Changes in the skin colouration of the fish observed in each experimental tanks was similar to the observation made by Oti (2003) when Heteroclarias fingerlings were exposed to Thevetia peruviana bark water extract. This may be as a result of the dispersion response of the melanin pigments in the chromatophores which move towards the periphery by pituitary hormone intervention, Melanocyte Stimulating Hormone (MSH) (Oti, 2003; Oti and Ukpabi, 2005). It has been stated earlier by Novales (1959) that MSH is the most important pigment movement determinant factor within the chromatophores. E. heterophylla like others toxicants contain some chemicals which affects dispersion and as well induces melanocyte stimulating hormones, since dark patches and other changes in colourations were only observed on fish in the treatments group and not dependent on the variation of the concentration of the extract (toxicants).
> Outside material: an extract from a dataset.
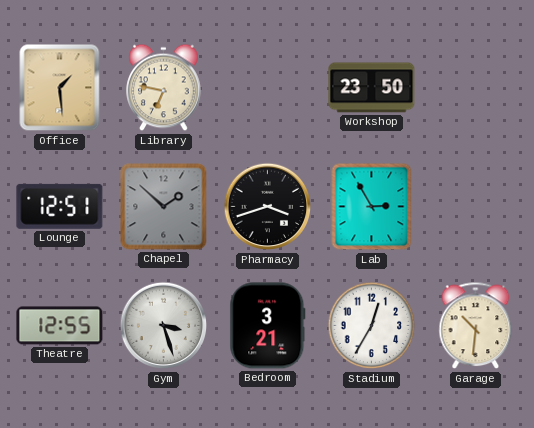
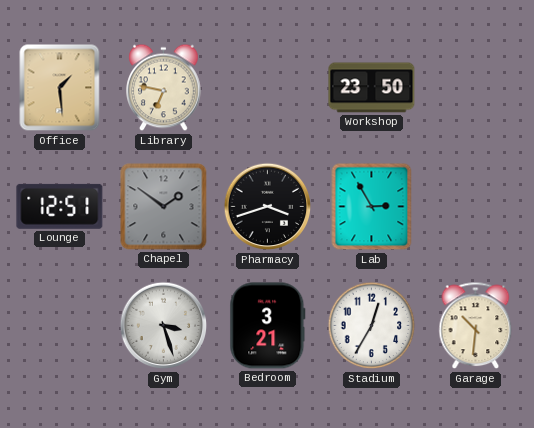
Chapel: 1:52 -> 1:51
Theatre: 12:55 -> none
Based on the 96 h LC50 (1.81 g L-1) and an empirical applicable factor of 0.1 (Sprague, 1971), the safety level was 0.18 g L-1 water extract of E. heterophylla concentrations on B. occidentalis was lower to safety level of 0.24 g L-1 reported for the fresh plant exposed to the same fish under the same experimental condition (Dan-Ologe et al., 2006). The threshold concentration that produces statistically significant deleterious effect as seen in Probit mortality (Table 2 and Fig. 1) is commonly expressed as the maximum acceptable toxicant concentration (Wickins, 1976). The indiscriminate utilization of this plant extract by fish farmers as ichthyotoxin should be discourage since a lower concentration will even lead to higher mortality of fish apart from causing some obvious physiological disorderliness. The identified bioactive ingredients by bioactive ingredients (Madureira et al., 2004a, b) from the milky juice of this plant may not only cause physiological stress but have adverse effect on the ecosystem.